## ACTIVITY
Your task is to repeat each record verbatim, exactly as it was written.
───── ENTRIES PROVIDED ─────
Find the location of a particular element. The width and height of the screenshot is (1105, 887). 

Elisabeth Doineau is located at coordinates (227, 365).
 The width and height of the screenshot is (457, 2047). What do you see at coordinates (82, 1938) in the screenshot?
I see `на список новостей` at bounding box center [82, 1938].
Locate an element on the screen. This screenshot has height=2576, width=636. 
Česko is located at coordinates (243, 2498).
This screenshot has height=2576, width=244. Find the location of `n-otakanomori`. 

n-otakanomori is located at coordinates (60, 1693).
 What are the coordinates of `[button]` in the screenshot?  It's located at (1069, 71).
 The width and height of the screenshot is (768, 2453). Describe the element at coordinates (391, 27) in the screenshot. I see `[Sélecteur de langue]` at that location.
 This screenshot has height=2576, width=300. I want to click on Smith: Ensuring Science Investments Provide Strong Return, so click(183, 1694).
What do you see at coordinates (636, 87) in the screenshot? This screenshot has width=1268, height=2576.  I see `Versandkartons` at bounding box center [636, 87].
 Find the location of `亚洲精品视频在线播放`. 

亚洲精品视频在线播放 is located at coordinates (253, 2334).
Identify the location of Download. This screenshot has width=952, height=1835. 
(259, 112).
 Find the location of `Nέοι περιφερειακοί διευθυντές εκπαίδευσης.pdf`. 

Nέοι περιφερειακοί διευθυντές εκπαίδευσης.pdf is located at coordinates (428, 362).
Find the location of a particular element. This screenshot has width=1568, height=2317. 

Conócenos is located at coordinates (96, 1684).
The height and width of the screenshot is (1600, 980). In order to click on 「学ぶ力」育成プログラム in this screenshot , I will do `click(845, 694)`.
─────
## COMPLETED TASK
Find the location of a particular element. The width and height of the screenshot is (1105, 887). 

Elisabeth Doineau is located at coordinates (227, 365).
 The width and height of the screenshot is (457, 2047). What do you see at coordinates (82, 1938) in the screenshot?
I see `на список новостей` at bounding box center [82, 1938].
Locate an element on the screen. This screenshot has height=2576, width=636. 
Česko is located at coordinates (243, 2498).
This screenshot has height=2576, width=244. Find the location of `n-otakanomori`. 

n-otakanomori is located at coordinates (60, 1693).
 What are the coordinates of `[button]` in the screenshot?  It's located at (1069, 71).
 The width and height of the screenshot is (768, 2453). Describe the element at coordinates (391, 27) in the screenshot. I see `[Sélecteur de langue]` at that location.
 This screenshot has height=2576, width=300. I want to click on Smith: Ensuring Science Investments Provide Strong Return, so click(183, 1694).
What do you see at coordinates (636, 87) in the screenshot? This screenshot has width=1268, height=2576.  I see `Versandkartons` at bounding box center [636, 87].
 Find the location of `亚洲精品视频在线播放`. 

亚洲精品视频在线播放 is located at coordinates (253, 2334).
Identify the location of Download. This screenshot has width=952, height=1835. 
(259, 112).
 Find the location of `Nέοι περιφερειακοί διευθυντές εκπαίδευσης.pdf`. 

Nέοι περιφερειακοί διευθυντές εκπαίδευσης.pdf is located at coordinates (428, 362).
Find the location of a particular element. This screenshot has width=1568, height=2317. 

Conócenos is located at coordinates (96, 1684).
The height and width of the screenshot is (1600, 980). In order to click on 「学ぶ力」育成プログラム in this screenshot , I will do `click(845, 694)`.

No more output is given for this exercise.